Singh's unique account of India's six-decade-long transformation from British colony to the world's largest democracy alternates vividly painted personal memoir with penetrating analysis of that nation's deeply complicated political, cultural and religious life. A well-known Indian writer and essayist and founder of India's first magazine on design, art and architecture, Singh has moved in India's artistic, political and intellectual inner circles since the 1950s. His passion for architecture and city planning brings an odd but intriguing mixture of aesthetic values and social activism to his political perspective, such as when he parallels the decline of India's cities- through reckless development and attendant overpopulation, disease and poverty-with the decline of the country as a whole. He traces the responsibility to a post-partition political apparatus he believes to be endemically corrupt, supplementing his concise analysis with personal experiences of Nehru's government; the momentous rise, corruption and assassination of Indira Gandhi (who sought Singh's political counsel on several occasions); and the increase in religious fundamentalism (Singh's own religion, Sikhism, occupies a precarious position in a country violently rift between Hindu and Muslim). He is refreshingly candid about his swings between political idealism and pessimism. But it is his emotional rendering of Delhi's tragic disintegration-from the gracious, elegant city of Singh's childhood in the 1930s to the urban nightmare it is today-that perhaps makes the deepest impression.
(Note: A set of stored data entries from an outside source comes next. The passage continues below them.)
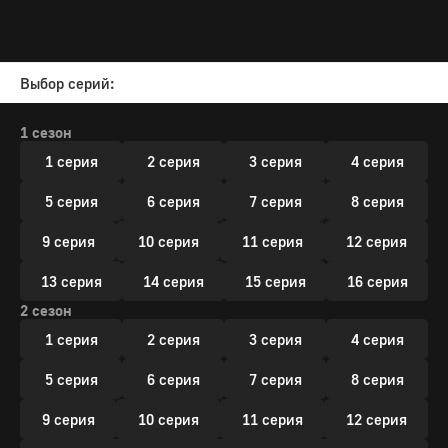
Выбор серий:
1 сезон
1 серия
2 серия
3 серия
4 серия
5 серия
6 серия
7 серия
8 серия
9 серия
10 серия
11 серия
12 серия
13 серия
14 серия
15 серия
16 серия
2 сезон
1 серия
2 серия
3 серия
4 серия
5 серия
6 серия
7 серия
8 серия
9 серия
10 серия
11 серия
12 серия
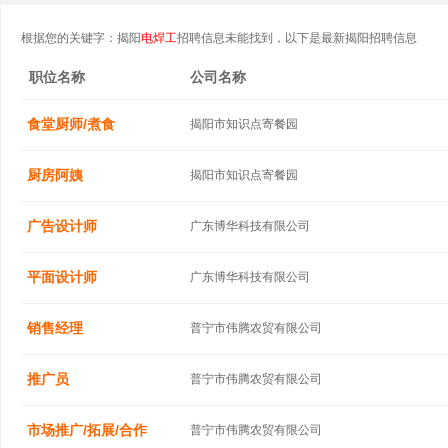
根据您的关键字：揭阳
电焊工
招聘信息未能找到，以下是最新揭阳招聘信息
职位名称
公司名称
食堂厨师/煮食
揭阳市知识点寄餐园
厨房阿姨
揭阳市知识点寄餐园
广告设计师
广东博华科技有限公司
平面设计师
广东博华科技有限公司
销售经理
普宁市伟腾农贸有限公司
推广员
普宁市伟腾农贸有限公司
市场推广/拓展/合作
普宁市伟腾农贸有限公司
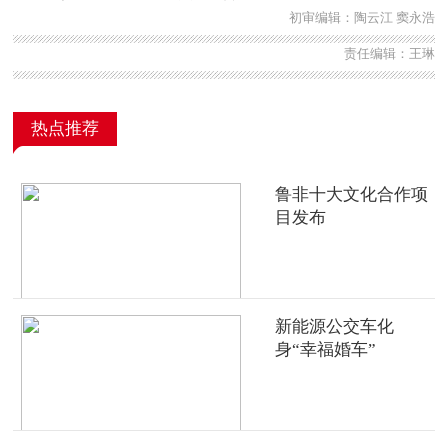
初审编辑：陶云江 窦永浩
责任编辑：王琳
热点推荐
鲁非十大文化合作项
目发布
新能源公交车化
身“幸福婚车”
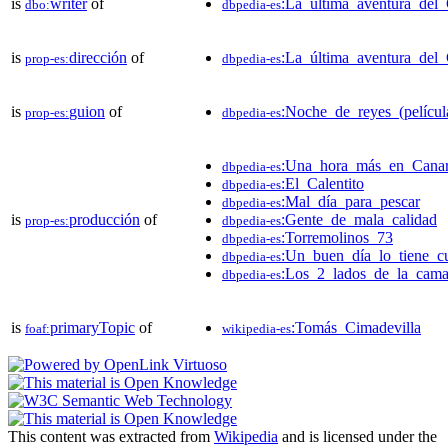
is
writer
of
:La_última_aventura_del
dbo:
dbpedia-es
is
dirección
of
:La_última_aventura_del
prop-es:
dbpedia-es
is
guion
of
:Noche_de_reyes_(películ
prop-es:
dbpedia-es
:Una_hora_más_en_Canar
dbpedia-es
:El_Calentito
dbpedia-es
:Mal_día_para_pescar
dbpedia-es
is
producción
of
:Gente_de_mala_calidad
prop-es:
dbpedia-es
:Torremolinos_73
dbpedia-es
:Un_buen_día_lo_tiene_cu
dbpedia-es
:Los_2_lados_de_la_cam
dbpedia-es
is
primaryTopic
of
:Tomás_Cimadevilla
foaf:
wikipedia-es
This content was extracted from
Wikipedia
and is licensed under the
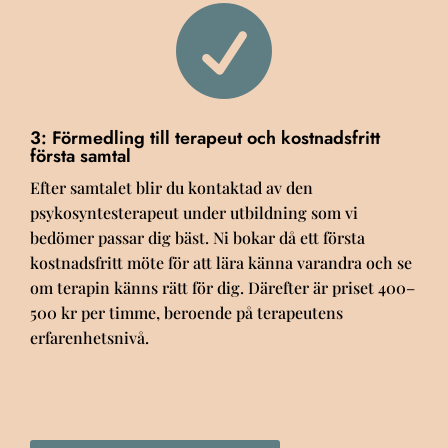

3: Förmedling till terapeut och kostnadsfritt
första samtal
Efter samtalet blir du kontaktad av den
psykosyntesterapeut under utbildning som vi
bedömer passar dig bäst.
Ni bokar då ett första
kostnadsfritt möte
för att lära känna varandra och se
om terapin känns rätt för dig. Därefter är priset
400–
500 kr per timme
, beroende på terapeutens
erfarenhetsnivå.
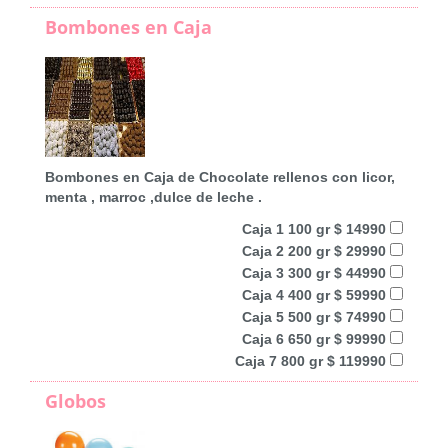
Bombones en Caja
Bombones en Caja de Chocolate rellenos con licor,
menta , marroc ,dulce de leche .
Caja 1 100 gr $ 14990
Caja 2 200 gr $ 29990
Caja 3 300 gr $ 44990
Caja 4 400 gr $ 59990
Caja 5 500 gr $ 74990
Caja 6 650 gr $ 99990
Caja 7 800 gr $ 119990
Globos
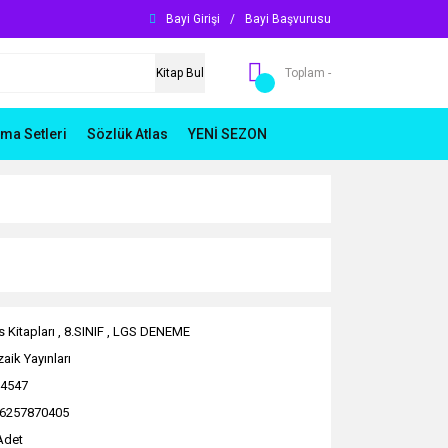
Bayi Girişi
/
Bayi Başvurusu
Kitap Bul
Toplam -
ma Setleri
Sözlük Atlas
YENİ SEZON
 Kitapları
,
8.SINIF
,
LGS DENEME
aik Yayınları
4547
6257870405
Adet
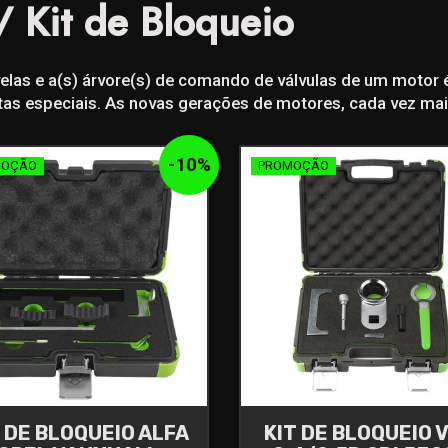
/ Kit de Bloqueio
velas e a(s) árvore(s) de comando de válvulas de um motor 
ntas especiais. As novas gerações de motores, cada vez ma
-
10
%
MOÇÃO
PROMOÇÃO
T DE BLOQUEIO ALFA
KIT DE BLOQUEIO 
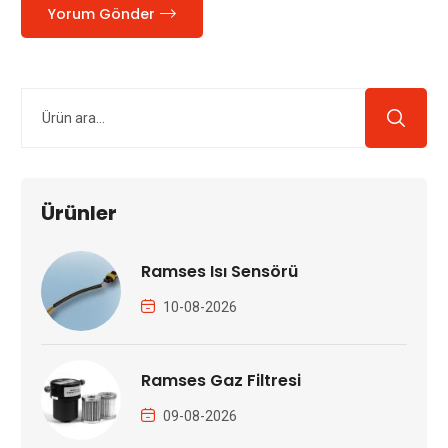
Yorum Gönder
Ürünler
Ramses Isı Sensörü
10-08-2026
Ramses Gaz Filtresi
09-08-2026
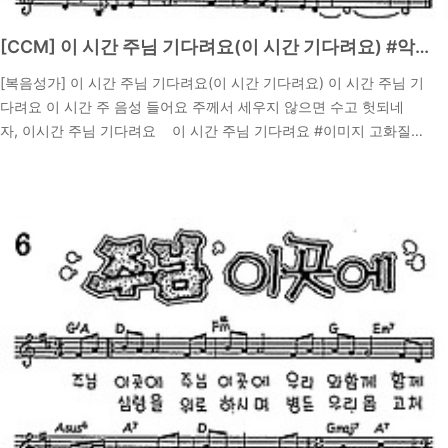
[CCM] 이 시간 주님 기다려요(이 시간 기다려요) #악보,가사,MP3 다운로드
[복음성가] 이 시간 주님 기다려요(이 시간 기다려요) 이 시간 주님 기
다려요 이 시간 주 음성 들어요 주께서 세우지 않으면 수고 헛되네
자, 이시간 주님 기다려요 이 시간 주님 기다려요 #이미지 고화질
악보찬미예수 8장 악보 다운로드 이 시간 주님 기다려요 #CCM
2024. 9. 17.
MP3 다운 받기 이 시간 주님 기다려요 #복음성가 말씀 묵상하기시
편127:1 말씀 묵상 1 여호와께서 집을 세우지 아니하시면 세우는 자
의 수고가 헛되며 여호와께서 성을 지키지 아니하시면 파수꾼의 깨어
있음이 헛되도다이 구절은 하나님이 함께하지 않으면 우리의 모든 수
고가 헛되다는 것을 강조합니다. 찬양 가사에서 "주께서 세우지 않으
면 수고 헛되네"라는 표현은, 우리의 노력과 계획이 하나님 없이는 의
미가 없음을 잘 나타냅니다...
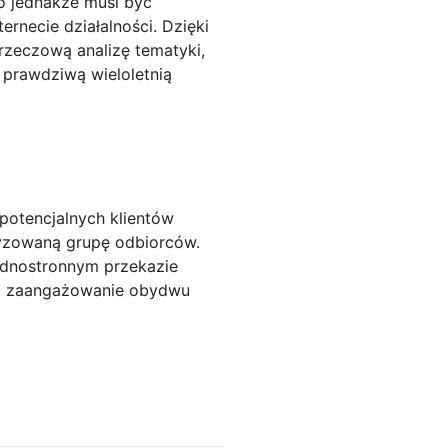
ko jednakże musi być
rnecie działalności. Dzięki
rzeczową analizę tematyki,
 prawdziwą wieloletnią
 potencjalnych klientów
ecyzowaną grupę odbiorców.
jednostronnym przekazie
ę i zaangażowanie obydwu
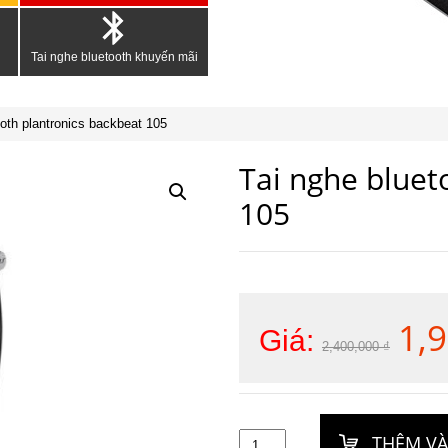
Tai nghe bluetooth khuyến mãi
ooth plantronics backbeat 105
Tai nghe bluet
105
1,
Giá
Giá:
2,400,000
₫
gốc
là:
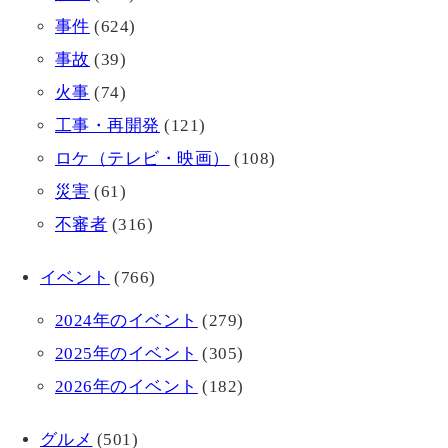
事件
(624)
事故
(39)
火事
(74)
工事・再開発
(121)
ロケ（テレビ・映画）
(108)
災害
(61)
不審者
(316)
イベント
(766)
2024年のイベント
(279)
2025年のイベント
(305)
2026年のイベント
(182)
グルメ
(501)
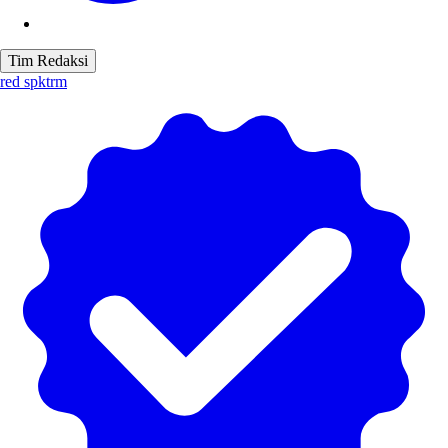
Tim Redaksi
red spktrm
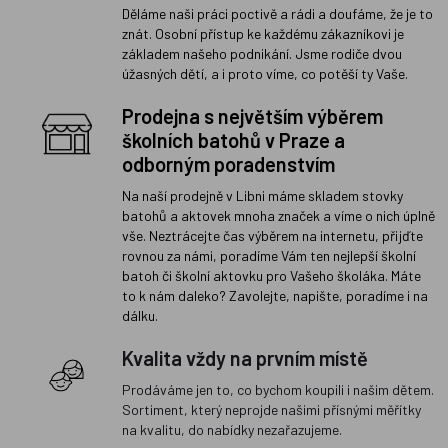
Děláme naši práci poctivě a rádi a doufáme, že je to
znát. Osobní přístup ke každému zákazníkovi je
základem našeho podnikání. Jsme rodiče dvou
úžasných dětí, a i proto víme, co potěší ty Vaše.
Prodejna s největším výběrem
školních batohů v Praze a
odborným poradenstvím
Na naší prodejně v Libni máme skladem stovky
batohů a aktovek mnoha značek a víme o nich úplně
vše. Neztrácejte čas výběrem na internetu, přijďte
rovnou za námi, poradíme Vám ten nejlepší školní
batoh či školní aktovku pro Vašeho školáka. Máte
to k nám daleko? Zavolejte, napište, poradíme i na
dálku.
Kvalita vždy na prvním místě
Prodáváme jen to, co bychom koupili i našim dětem.
Sortiment, který neprojde našimi přísnými měřítky
na kvalitu, do nabídky nezařazujeme.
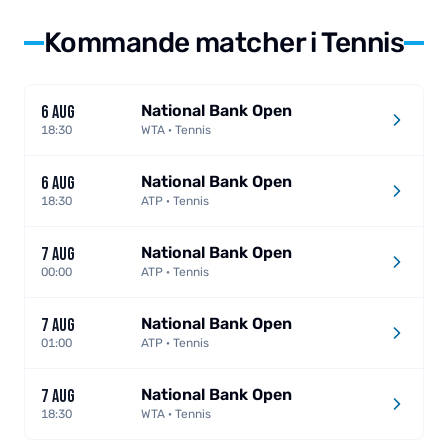
Kommande matcher i Tennis
National Bank Open
6 AUG
18:30
WTA · Tennis
National Bank Open
6 AUG
18:30
ATP · Tennis
National Bank Open
7 AUG
00:00
ATP · Tennis
National Bank Open
7 AUG
01:00
ATP · Tennis
National Bank Open
7 AUG
18:30
WTA · Tennis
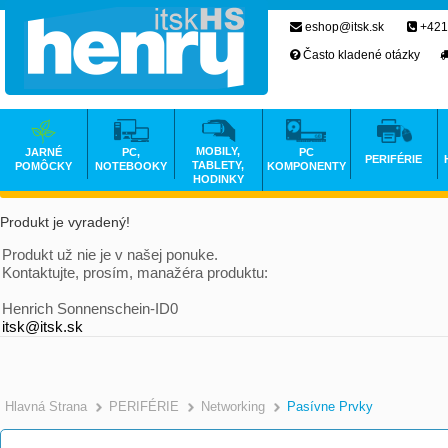
eshop@itsk.sk
+421
Často kladené otázky
MOBILY,
JARNÉ
PC,
PC
PERIFÉRIE
TABLETY,
POMÔCKY
NOTEBOOKY
KOMPONENTY
HODINKY
Produkt je vyradený!
Produkt už nie je v našej ponuke.
Kontaktujte, prosím, manažéra produktu:
Henrich Sonnenschein-ID0
itsk@itsk.sk
Hlavná Strana
PERIFÉRIE
Networking
Pasívne Prvky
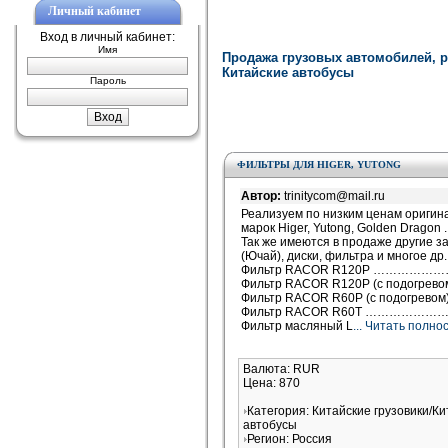
Личный кабинет
Вход в личный кабинет:
Имя
Продажа грузовых автомобилей, р
Китайские автобусы
Пароль
ФИЛЬТРЫ ДЛЯ HIGER, YUTONG
Автор:
trinitycom@mail.ru
Реализуем по низким ценам оригин
марок Higer, Yutong, Golden Dragon .
Так же имеются в продаже другие за
(Ючай), диски, фильтра и многое др.
Фильтр RACOR R120P …………………
Фильтр RACOR R120P (с подогревом
Фильтр RACOR R60P (с подогревом)
Фильтр RACOR R60T …………………
Фильтр масляный L
... Читать полно
Валюта: RUR
Цена: 870
Категория: Китайские грузовики/К
автобусы
Регион: Россия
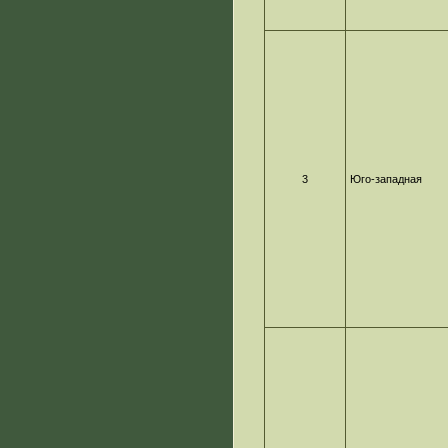
3
Юго-западная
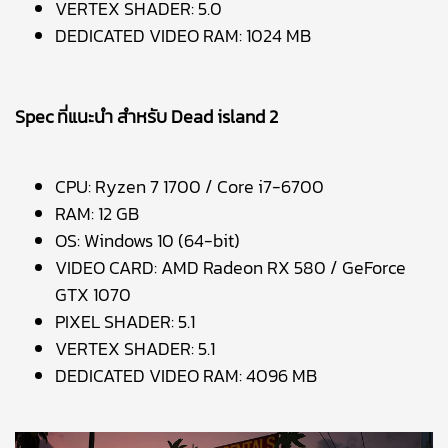
VERTEX SHADER: 5.0
DEDICATED VIDEO RAM: 1024 MB
Spec ที่แนะนำ สำหรับ Dead island 2
CPU: Ryzen 7 1700 / Core i7-6700
RAM: 12 GB
OS: Windows 10 (64-bit)
VIDEO CARD: AMD Radeon RX 580 / GeForce
GTX 1070
PIXEL SHADER: 5.1
VERTEX SHADER: 5.1
DEDICATED VIDEO RAM: 4096 MB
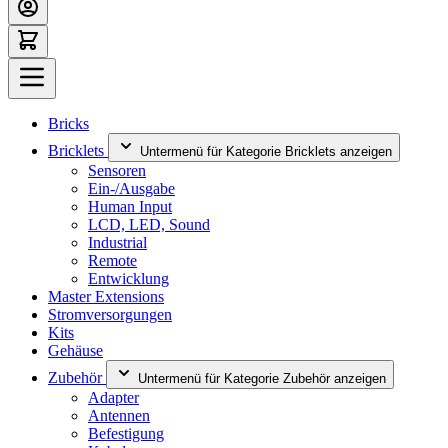
Bricks
Bricklets
Untermenü für Kategorie Bricklets anzeigen
Sensoren
Ein-/Ausgabe
Human Input
LCD, LED, Sound
Industrial
Remote
Entwicklung
Master Extensions
Stromversorgungen
Kits
Gehäuse
Zubehör
Untermenü für Kategorie Zubehör anzeigen
Adapter
Antennen
Befestigung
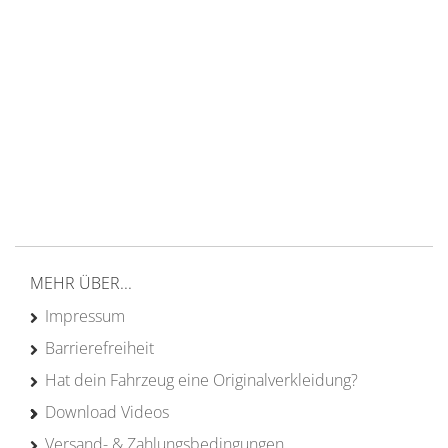
14 Tage Rückgaberecht
kostenloser
Versand ab 200€ in DE
Persönliche Beratung
von Campern für Camper
20 Jahre
Erfahrung
MEHR ÜBER...
Impressum
Barrierefreiheit
Hat dein Fahrzeug eine Originalverkleidung?
Download Videos
Versand- & Zahlungsbedingungen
Copyright 1995 Cahners Business Information, Inc.
Singh, a publisher of architectural journals and a political writer, cleverly constructs a personal memoir within the political history of India from the 1930s to the 1990s. By juxtaposing his vision of environmentally sensitive urban growth with the corrupt practices, spineless leadership, and religious intolerance of modern India, he shows us a country possessed of little hope for the future. Singh presents the period through the Fifties as a time of hope and industry in both his personal life and that of India. In contrast, the 1960s through 1990s are described as a plunge into the abyss under the leadership of Indira Gandhi, her son Rajiv, and P.V. Narasinha Rao. As a Sikh, he condemns the attack on the Golden Temple at Amritsar, the Sikh assassination of Indira Gandhi, and the subsequent police-sanctioned butchery of Sikhs in New Delhi. Despite Singh's desire to see points of light, his unambiguous description of the Bharatiya Janta Party as inspired by Nazi Germany and in constant attack on freedom of expression and on the right to life and property bodes disaster for India. A sobering account that is recommended for general readers.